The purpose of gem parseline is to help the developers to load external CSV and fixed width files.

Installation

sudo gem sources --add http://gems.github.com
sudo gem install shairontoledo-parseline

or from rubyforge

sudo gem install parseline

How to Use

A single data mapper

With ActiveRecord

Using CSV

You can use the files delimited by a character or using regexp. To demonstrate its we’ll use a migration/table

class CreateProducts < ActiveRecord::Migration
 def self.up
   create_table :products do |t|
     t.integer :code
     t.string  :name
     t.boolean :in_stock
     t.date    :date
     t.float   :price
   end
 end

 def self.down
   drop_table :products
 end
end

and a given file called ‘data.csv’ with the content below.

1;PRODUT 1;Y;;11/21/2008;90.00
2;PRODUT 2;N;;11/22/2008;341.33
3;PRODUT 3;N;;11/01/2008;1.99
4;PRODUT 4;Y;;11/15/2008;34.98
5;PRODUT 5;N;;11/14/2008;130.44
6;PRODUT 6;Y;;11/05/2008;20.11

The descriptions of data layout are

product's code;name;if it is in stock;*reserved for future use*;date;price

As you can see we need format the column ‘in stock’ to boolean format and convert the date format from MM/DD/YYYY to YYYY-MM-DD. For every parse.field call, you receive the field to format using a lambda block.

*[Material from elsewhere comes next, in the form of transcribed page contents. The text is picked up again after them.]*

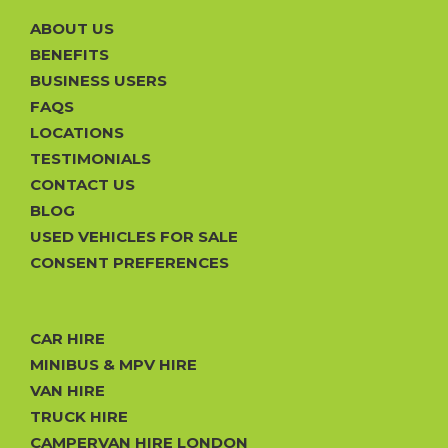
ABOUT US
BENEFITS
BUSINESS USERS
FAQS
LOCATIONS
TESTIMONIALS
CONTACT US
BLOG
USED VEHICLES FOR SALE
CONSENT PREFERENCES
CAR HIRE
MINIBUS & MPV HIRE
VAN HIRE
TRUCK HIRE
CAMPERVAN HIRE LONDON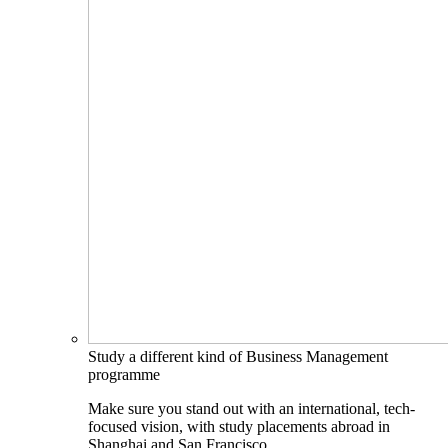
Study a different kind of Business Management
programme
Make sure you stand out with an international, tech-
focused vision, with study placements abroad in
Shanghai and San Francisco.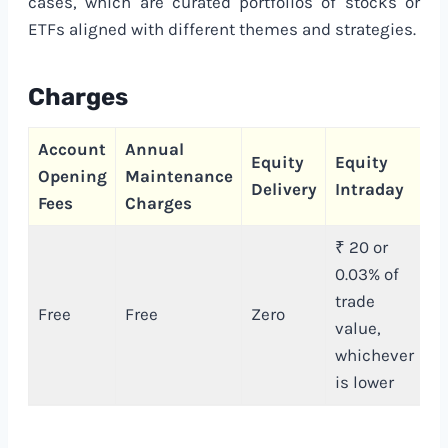
cases, which are curated portfolios of stocks or
ETFs aligned with different themes and strategies.
Charges
Account
Annual
C
Equity
Equity
Opening
Maintenance
T
Delivery
Intraday
Fees
Charges
C
₹ 20 or
0.03% of
trade
Free
Free
Zero
₹
value,
whichever
is lower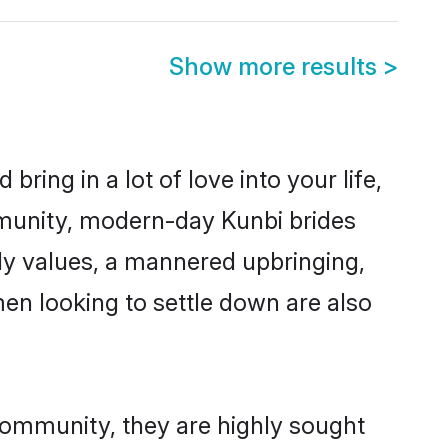
Show more results
>
ring in a lot of love into your life,
mmunity, modern-day Kunbi brides
mily values, a mannered upbringing,
en looking to settle down are also
 community, they are highly sought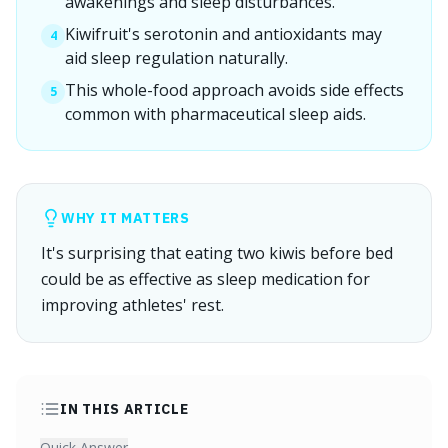
awakenings and sleep disturbances.
Kiwifruit's serotonin and antioxidants may
4
aid sleep regulation naturally.
This whole-food approach avoids side effects
5
common with pharmaceutical sleep aids.
WHY IT MATTERS
It's surprising that eating two kiwis before bed
could be as effective as sleep medication for
improving athletes' rest.
IN THIS ARTICLE
Quick Answer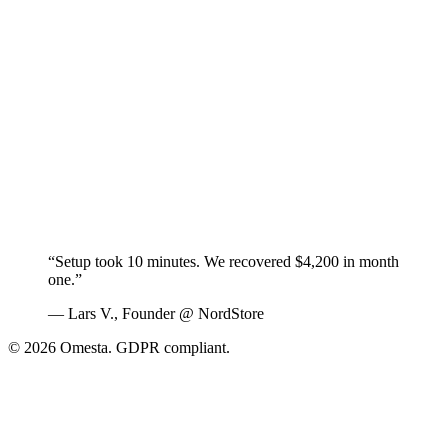
“Setup took 10 minutes. We recovered $4,200 in month
one.”
— Lars V., Founder @ NordStore
© 2026 Omesta. GDPR compliant.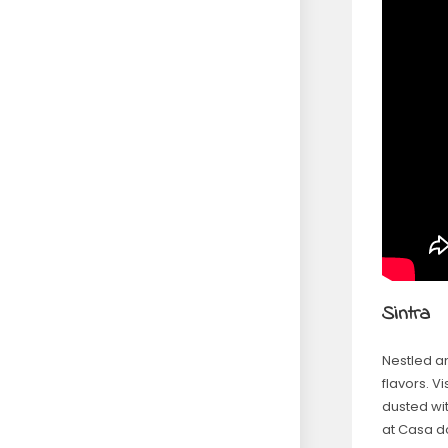
Sintra
Nestled am
flavors. Vi
dusted wit
at Casa d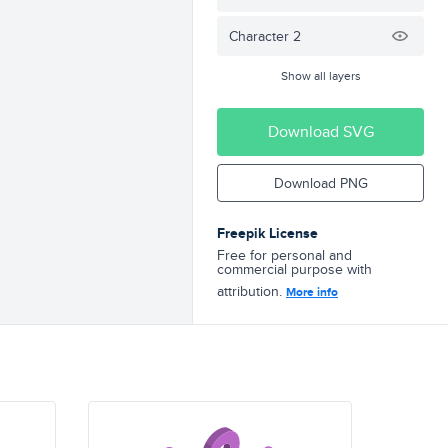
Character 2
Show all layers
Download SVG
Download PNG
Freepik License
Free for personal and
commercial purpose with
attribution.
More info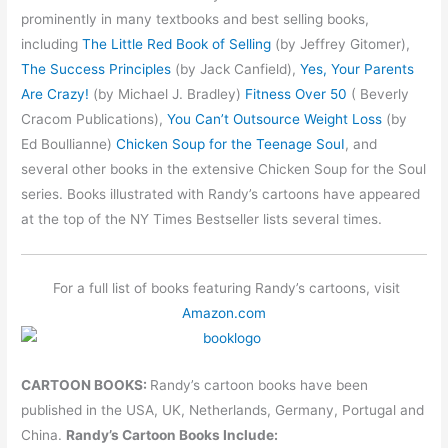
prominently in many textbooks and best selling books,
including
The Little Red Book of Selling
(by Jeffrey Gitomer),
The Success Principles
(by Jack Canfield),
Yes, Your Parents
Are Crazy!
(by Michael J. Bradley)
Fitness Over 50
( Beverly
Cracom Publications),
You Can’t Outsource Weight Loss
(by
Ed Boullianne)
Chicken Soup for the Teenage SouI
, and
several other books in the extensive Chicken Soup for the Soul
series. Books illustrated with Randy’s cartoons have appeared
at the top of the NY Times Bestseller lists several times.
For a full list of books featuring Randy’s cartoons, visit
Amazon.com
CARTOON BOOKS:
Randy’s cartoon books have been
published in the USA, UK, Netherlands, Germany, Portugal and
China.
Randy’s Cartoon Books Include: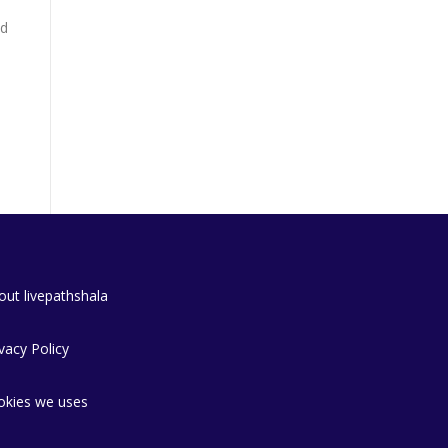
nd
out livepathshala
vacy Policy
okies we uses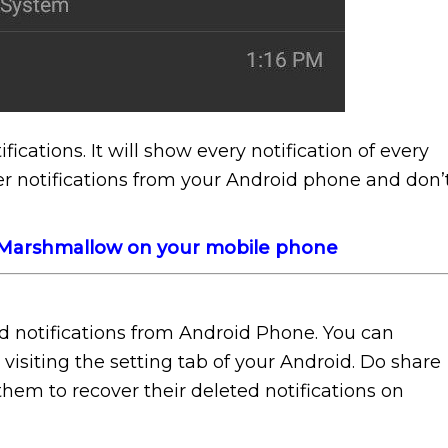
ifications. It will show every notification of every
ver notifications from your Android phone and don’
0 Marshmallow on your mobile phone
ed notifications from Android Phone. You can
 visiting the setting tab of your Android. Do share
 them to recover their deleted notifications on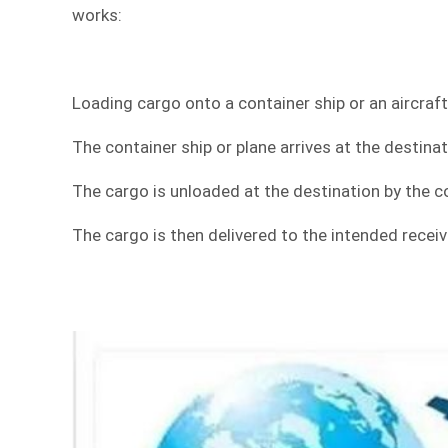
works:
Loading cargo onto a container ship or an aircraft
The container ship or plane arrives at the destinat
The cargo is unloaded at the destination by the co
The cargo is then delivered to the intended receiv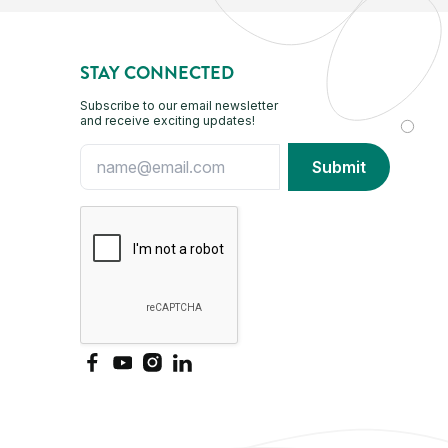
STAY CONNECTED
Subscribe to our email newsletter
and receive exciting updates!
Facebook
YouTube
Instagram
LinkedIn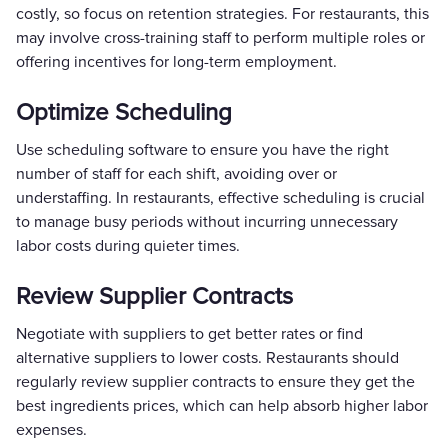
costly, so focus on retention strategies. For restaurants, this
may involve cross-training staff to perform multiple roles or
offering incentives for long-term employment.
Optimize Scheduling
Use scheduling software to ensure you have the right
number of staff for each shift, avoiding over or
understaffing. In restaurants, effective scheduling is crucial
to manage busy periods without incurring unnecessary
labor costs during quieter times.
Review Supplier Contracts
Negotiate with suppliers to get better rates or find
alternative suppliers to lower costs. Restaurants should
regularly review supplier contracts to ensure they get the
best ingredients prices, which can help absorb higher labor
expenses.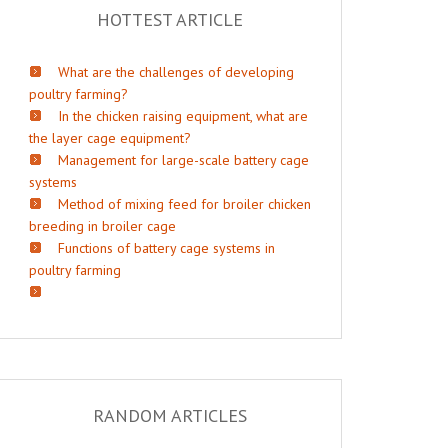
HOTTEST ARTICLE
What are the challenges of developing
poultry farming?
In the chicken raising equipment, what are
the layer cage equipment?
Management for large-scale battery cage
systems
Method of mixing feed for broiler chicken
breeding in broiler cage
Functions of battery cage systems in
poultry farming
RANDOM ARTICLES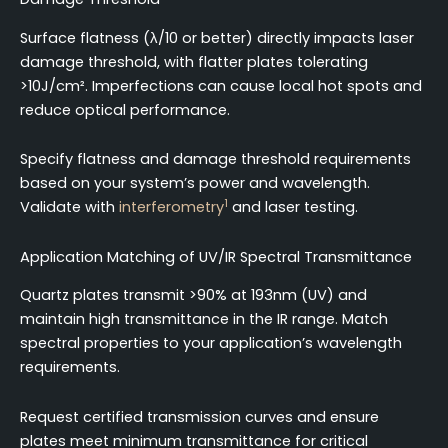
Surface flatness (λ/10 or better) directly impacts laser
damage threshold, with flatter plates tolerating
>10J/cm². Imperfections can cause local hot spots and
reduce optical performance.
Specify flatness and damage threshold requirements
based on your system’s power and wavelength.
1
Validate with
interferometry
and laser testing.
Application Matching of UV/IR Spectral Transmittance
Quartz plates transmit >90% at 193nm (UV) and
maintain high transmittance in the IR range. Match
spectral properties to your application’s wavelength
requirements.
Request certified transmission curves and ensure
plates meet minimum transmittance for critical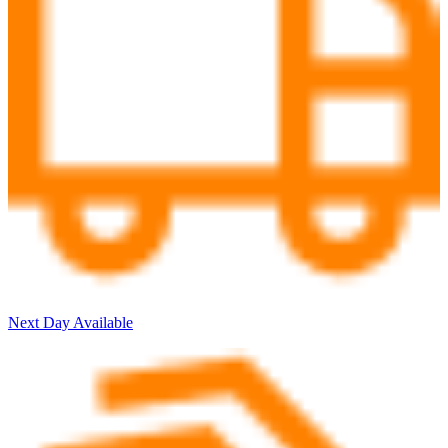
Next Day Available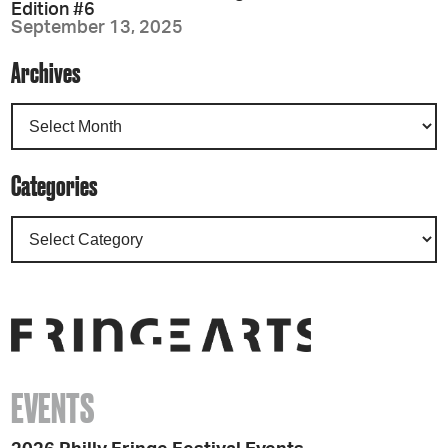
Edition #6
September 13, 2025
Archives
Categories
EVENTS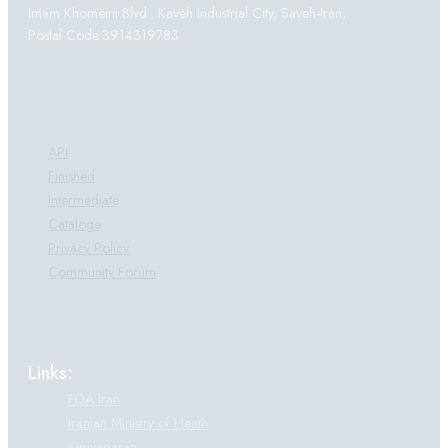
Imam Khomeini Blvd., Kaveh Industrial City, Saveh-Iran,
Postal Code:3914319783
Products:
API
Finished
Intermediate
Cataloge
Privacy Policy
Community Forum
Links:
FDA Iran
Iranian Ministry of Heath
Kimyagaran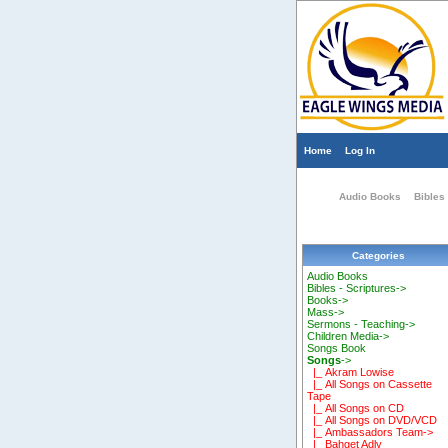
Home
Log In
Audio Books
Bibles 
Categories
Audio Books
Bibles - Scriptures->
Books->
Mass->
Sermons - Teaching->
Children Media->
Songs Book
Songs
->
|_ Akram Lowise
|_ All Songs on Cassette
Tape
|_ All Songs on CD
|_ All Songs on DVD/VCD
|_ Ambassadors Team->
|_ Bahget Adly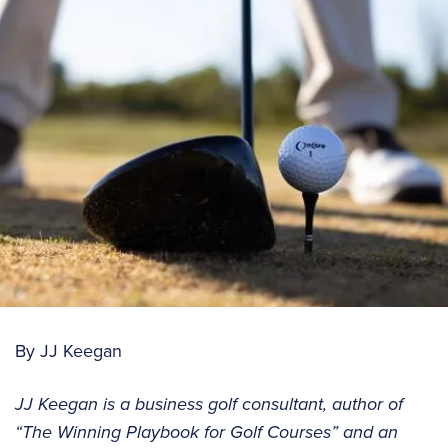
By JJ Keegan
JJ Keegan is a business golf consultant, author of
“The Winning Playbook for Golf Courses” and an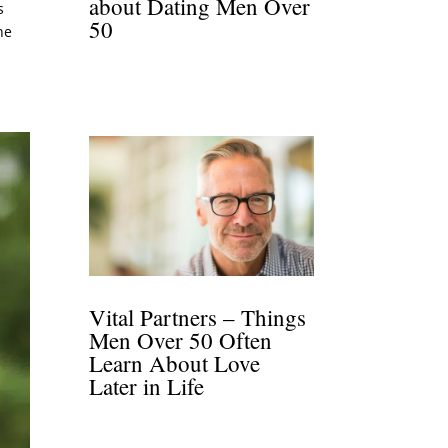
about Dating Men Over
s
50
he
Vital Partners – Things
Men Over 50 Often
Learn About Love
Later in Life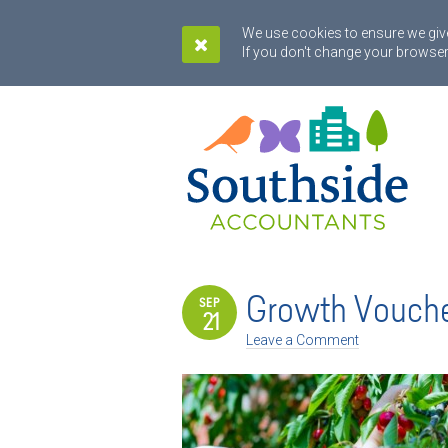
We use cookies to ensure we give
If you don't change your browser
Growth Vouch
SEP
21
Leave a Comment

so, take a look at the ActiveRecord definition using the module ParseLine::CSV

require 'parseline'

class Product < ActiveRecord::Base
  extend ParseLine::CSV
  csv_layout :delimiter => ";" do |parse|
    parse.field :code
    parse.field :name
    parse.ignore_field
    parse.field :in_stock, lambda {|s| s == 'Y' }
    parse.field :date ,    lambda {|d| d.gsub(/(\d{2})\/(\d{2})\/(\d{4})/,'\3-\1-\2') }
    parse.field :price
  end
end

Each column will be mapped into a field, except the column after :name that is being ignored.

Loading external file

There are two ways that load data, by line use method Product.load_line to return an instance of Product

data_file=File.readlines("data.csv")
@product=Product.load_line data_file.first
@product.save #data will go to database

or loading from file with all records returns an array of Products

@products=Product.load_lines "data.csv"

Using Fixed Width

To load data with Fixed Width we need do a extend the module ParseLine::FixedWidth. It uses the same class methods to load data, the load_line and load_lines. See the file Fixed Width

000001PRODUT  1       Y 11/21/2008000090.00
000002PRODUT  2       N 11/22/2008000341.33
000003PRODUT  3       N 11/01/2008000001.99
000004PRODUT  4       Y 11/15/2008000034.98
000005PRODUT  5       N 11/14/2008000130.44
000006PRODUT  6       Y 11/05/2008000020.11

let’s split those lines and define a model like

require 'parseline'

class Product < ActiveRecord::Base
  extend ParseLine::FixedWidth
  fixed_width_layout do |parse|
    parse.field :code , 0..5
    parse.field :name,  6..21
    parse.field :in_stock, 22..22, lambda {|s| s == 'Y' }
    parse.field :date , 24..33,    lambda {|d| d.gsub(/(\d{2})\/(\d{2})\/(\d{4})/,'\3-\1-\2') }
    parse.field :price, 34..42
  end
end

After that

@products=Product.load_lines "data.txt"

With whatever class

Using Fixed Width

require 'rubygems'
require 'parseline'

class Person

  attr_accessor :id
  attr_accessor :age

  extend ParseLine::FixedWidth

  fixed_width_layout do |parse|
    parse.field :id, 0..4
    parse.field :age, 5..6
  end
end

After that

@people=Person.load_lines "data.txt"

and

@people.each{|person| p "id=#{person.id} and age=#{person.age}" }

Remember to use the parse module It’s easy to do, so enjoy and make money with it!